## Smartphone Market Analysis (₹20,000+ Segment) — Data Collection

This notebook documents the process of **scraping smartphone data from Flipkart** to construct a comprehensive dataset for analyzing India’s **upper-midrange smartphone market (₹20,000 and above)**.

The collected dataset aims to capture essential competitive parameters, including:

- Price  
- Brand  
- Model Name  
- Ratings and Review Count  
- RAM and Storage Configuration  
- Camera Specifications  
- Battery Capacity  
- Processor / Chipset  
- Display Refresh Rate  

This stage is dedicated exclusively to **data collection**. Subsequent notebooks will address **data cleaning, structuring, and analytical exploration**.

---
### Step 1: Import Required Libraries

This step involves importing the necessary Python libraries for data collection.  
**Selenium** (along with **webdriver-manager**) is used to dynamically load Flipkart product pages and extract relevant smartphone listings efficiently.

In [1]:
from selenium import webdriver
from selenium.webdriver.chrome.service import Service
from selenium.webdriver.common.by import By
from webdriver_manager.chrome import ChromeDriverManager
import time
import pandas as pd

---
### Step 2: Define Scraping Strategy

The scraping process targets smartphone listings on Flipkart that meet the following criteria:

- 5G smartphones  
- Price ≥ ₹20,000  
- Sorted by **Popularity** (to prioritize currently relevant and widely sold models)

Each **brand** will be scraped individually to ensure accuracy and consistency across datasets.  
All brand-specific datasets will be **merged** in subsequent stages for unified analysis.

---
### Step 3: Identify HTML Structure & CSS Selectors

Analysis of Flipkart’s smartphone listing pages revealed the following key HTML elements and CSS selectors necessary for data extraction:

- **Product card container:** `div.tUxRFH`  
- **Product name:** `div.KzDlHZ`  
- **Product price:** `div.Nx9bqj._4b5DiR`  
- **Product specifications:** `ul.G4BRas > li.J+igdf`

These selectors will be used with **BeautifulSoup** to parse and extract the required information from each loaded page.

In [2]:
from selenium import webdriver
from selenium.webdriver.chrome.service import Service
from webdriver_manager.chrome import ChromeDriverManager
from selenium.webdriver.common.by import By
from selenium.webdriver.support.ui import WebDriverWait
from selenium.webdriver.support import expected_conditions as EC
import time

driver = webdriver.Chrome(service=Service(ChromeDriverManager().install()))
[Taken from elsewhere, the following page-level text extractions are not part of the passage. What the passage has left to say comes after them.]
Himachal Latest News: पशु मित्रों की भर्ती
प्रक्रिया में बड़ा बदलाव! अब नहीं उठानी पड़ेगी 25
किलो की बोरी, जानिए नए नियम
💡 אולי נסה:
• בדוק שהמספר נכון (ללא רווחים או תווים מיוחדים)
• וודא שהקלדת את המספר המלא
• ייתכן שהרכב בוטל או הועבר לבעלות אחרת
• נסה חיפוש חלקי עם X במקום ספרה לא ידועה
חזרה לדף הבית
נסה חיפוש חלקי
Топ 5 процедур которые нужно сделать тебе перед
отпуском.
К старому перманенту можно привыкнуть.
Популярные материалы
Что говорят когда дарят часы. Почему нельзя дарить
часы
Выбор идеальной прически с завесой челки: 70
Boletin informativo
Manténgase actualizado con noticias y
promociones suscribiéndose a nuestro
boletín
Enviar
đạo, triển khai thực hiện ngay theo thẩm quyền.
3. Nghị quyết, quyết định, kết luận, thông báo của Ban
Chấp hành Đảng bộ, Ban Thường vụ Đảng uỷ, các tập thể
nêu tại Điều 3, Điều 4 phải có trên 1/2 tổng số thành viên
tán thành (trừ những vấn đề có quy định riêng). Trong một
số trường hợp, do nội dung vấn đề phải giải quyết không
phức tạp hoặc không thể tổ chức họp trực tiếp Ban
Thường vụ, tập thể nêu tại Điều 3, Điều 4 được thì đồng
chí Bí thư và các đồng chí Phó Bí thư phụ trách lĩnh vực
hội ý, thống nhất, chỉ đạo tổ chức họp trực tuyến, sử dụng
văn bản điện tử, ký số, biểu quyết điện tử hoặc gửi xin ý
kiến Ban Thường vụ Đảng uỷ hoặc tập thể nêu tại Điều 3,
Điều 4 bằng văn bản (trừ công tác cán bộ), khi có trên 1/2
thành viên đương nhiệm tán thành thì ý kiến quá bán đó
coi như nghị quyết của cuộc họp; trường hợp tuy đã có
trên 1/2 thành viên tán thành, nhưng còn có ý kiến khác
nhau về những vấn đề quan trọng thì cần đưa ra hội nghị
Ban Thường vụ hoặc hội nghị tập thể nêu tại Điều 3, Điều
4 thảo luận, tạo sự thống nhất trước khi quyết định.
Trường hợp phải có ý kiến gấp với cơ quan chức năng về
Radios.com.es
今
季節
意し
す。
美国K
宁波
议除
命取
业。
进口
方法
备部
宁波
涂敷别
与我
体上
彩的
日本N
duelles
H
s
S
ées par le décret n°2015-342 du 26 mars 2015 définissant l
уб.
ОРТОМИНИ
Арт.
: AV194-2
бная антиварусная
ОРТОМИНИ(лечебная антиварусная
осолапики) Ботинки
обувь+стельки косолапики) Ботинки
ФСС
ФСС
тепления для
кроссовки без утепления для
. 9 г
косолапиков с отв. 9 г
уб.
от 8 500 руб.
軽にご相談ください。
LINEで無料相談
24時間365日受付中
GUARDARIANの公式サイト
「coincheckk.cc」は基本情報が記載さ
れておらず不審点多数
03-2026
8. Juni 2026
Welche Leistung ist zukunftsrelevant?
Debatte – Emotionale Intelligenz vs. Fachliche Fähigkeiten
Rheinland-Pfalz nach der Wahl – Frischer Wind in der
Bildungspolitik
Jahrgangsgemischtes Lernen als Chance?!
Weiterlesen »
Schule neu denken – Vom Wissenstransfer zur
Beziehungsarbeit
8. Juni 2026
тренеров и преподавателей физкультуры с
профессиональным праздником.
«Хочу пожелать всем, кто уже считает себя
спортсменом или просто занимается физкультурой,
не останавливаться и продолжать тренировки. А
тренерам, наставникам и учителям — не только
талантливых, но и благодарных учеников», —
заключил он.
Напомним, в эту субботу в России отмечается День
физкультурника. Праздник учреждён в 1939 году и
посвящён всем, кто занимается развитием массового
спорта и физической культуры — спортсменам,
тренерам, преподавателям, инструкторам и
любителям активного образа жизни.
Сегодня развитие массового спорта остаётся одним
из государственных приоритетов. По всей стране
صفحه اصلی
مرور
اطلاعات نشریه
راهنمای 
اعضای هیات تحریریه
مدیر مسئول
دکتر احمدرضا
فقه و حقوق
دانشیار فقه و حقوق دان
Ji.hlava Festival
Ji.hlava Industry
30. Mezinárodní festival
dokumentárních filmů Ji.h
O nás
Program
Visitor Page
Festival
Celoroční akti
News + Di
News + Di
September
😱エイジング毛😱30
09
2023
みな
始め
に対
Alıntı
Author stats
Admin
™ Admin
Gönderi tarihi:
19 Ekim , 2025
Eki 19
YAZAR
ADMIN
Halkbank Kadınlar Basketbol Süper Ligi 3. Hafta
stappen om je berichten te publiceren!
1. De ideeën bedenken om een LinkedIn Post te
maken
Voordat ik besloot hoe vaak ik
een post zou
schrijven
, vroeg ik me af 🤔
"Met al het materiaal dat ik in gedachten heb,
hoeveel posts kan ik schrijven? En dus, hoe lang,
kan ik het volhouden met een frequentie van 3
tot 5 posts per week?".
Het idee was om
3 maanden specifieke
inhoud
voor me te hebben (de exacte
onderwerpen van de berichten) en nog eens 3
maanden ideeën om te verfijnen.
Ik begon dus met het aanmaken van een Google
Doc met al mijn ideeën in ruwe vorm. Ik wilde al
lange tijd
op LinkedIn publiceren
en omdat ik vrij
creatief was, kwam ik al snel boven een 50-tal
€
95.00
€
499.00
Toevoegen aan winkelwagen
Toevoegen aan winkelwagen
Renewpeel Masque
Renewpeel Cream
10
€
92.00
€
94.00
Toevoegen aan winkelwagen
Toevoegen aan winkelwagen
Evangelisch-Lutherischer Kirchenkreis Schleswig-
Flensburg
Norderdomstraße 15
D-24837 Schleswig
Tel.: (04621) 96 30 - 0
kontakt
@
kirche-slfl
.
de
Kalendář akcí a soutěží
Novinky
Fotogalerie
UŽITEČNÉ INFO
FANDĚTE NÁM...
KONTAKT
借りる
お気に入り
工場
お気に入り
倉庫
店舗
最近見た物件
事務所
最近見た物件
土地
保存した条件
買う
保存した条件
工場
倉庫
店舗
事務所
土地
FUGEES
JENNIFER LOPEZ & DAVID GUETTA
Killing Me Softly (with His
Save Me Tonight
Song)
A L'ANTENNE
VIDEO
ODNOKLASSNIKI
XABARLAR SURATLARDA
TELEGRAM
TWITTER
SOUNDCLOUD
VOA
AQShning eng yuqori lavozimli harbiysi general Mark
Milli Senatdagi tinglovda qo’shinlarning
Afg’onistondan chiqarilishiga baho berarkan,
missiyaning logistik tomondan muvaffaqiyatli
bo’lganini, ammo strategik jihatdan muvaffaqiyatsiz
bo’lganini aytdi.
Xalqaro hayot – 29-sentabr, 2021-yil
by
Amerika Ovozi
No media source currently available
url = "https://www.flipkart.com/search?q=oppo+5g+smartphone&sort=popularity&p%5B%5D=facets.price_range.from%3D20000&p%5B%5D=facets.price_range.to%3DMax"

driver.get(url)

WebDriverWait(driver, 10).until(
    EC.presence_of_all_elements_located((By.CSS_SELECTOR, "div.tUxRFH"))
)

print("Page loaded with 20k+ Oppo phones")

Page loaded with 20k+ Oppo phones


---
### Step 4: Scrape All Pages (Pagination)

After successfully scraping data from a single Flipkart results page, the next step involves automating pagination to capture the complete set of listings.  

The approach includes iterating through sequential pages by incrementing the **`page=`** parameter in the URL.  
Scraping continues until no additional product cards are detected, ensuring that all available smartphones within the defined criteria are collected.

In [3]:
from bs4 import BeautifulSoup

all_products = []

# Base URL for Oppo smartphones ≥ 20k
base_url = "https://www.flipkart.com/search?q=oppo+5g+smartphone&sort=popularity&p%5B%5D=facets.price_range.from%3D20000&p%5B%5D=facets.price_range.to%3DMax&page={}"
# Loop through pages
for page in range(1, 10):
    print(f"Scraping Page {page}...")
    driver.get(base_url.format(page))
    time.sleep(2)

    soup = BeautifulSoup(driver.page_source, "html.parser")
    cards = soup.select("div.tUxRFH")

    if len(cards) == 0:
        print("No more products. Stopping.")
        break

    for card in cards:
        name_tag = card.select_one("div.KzDlHZ")
        price_tag = card.select_one("div.Nx9bqj._4b5DiR")
        specs = card.select("ul.G4BRas li.J\\+igdf")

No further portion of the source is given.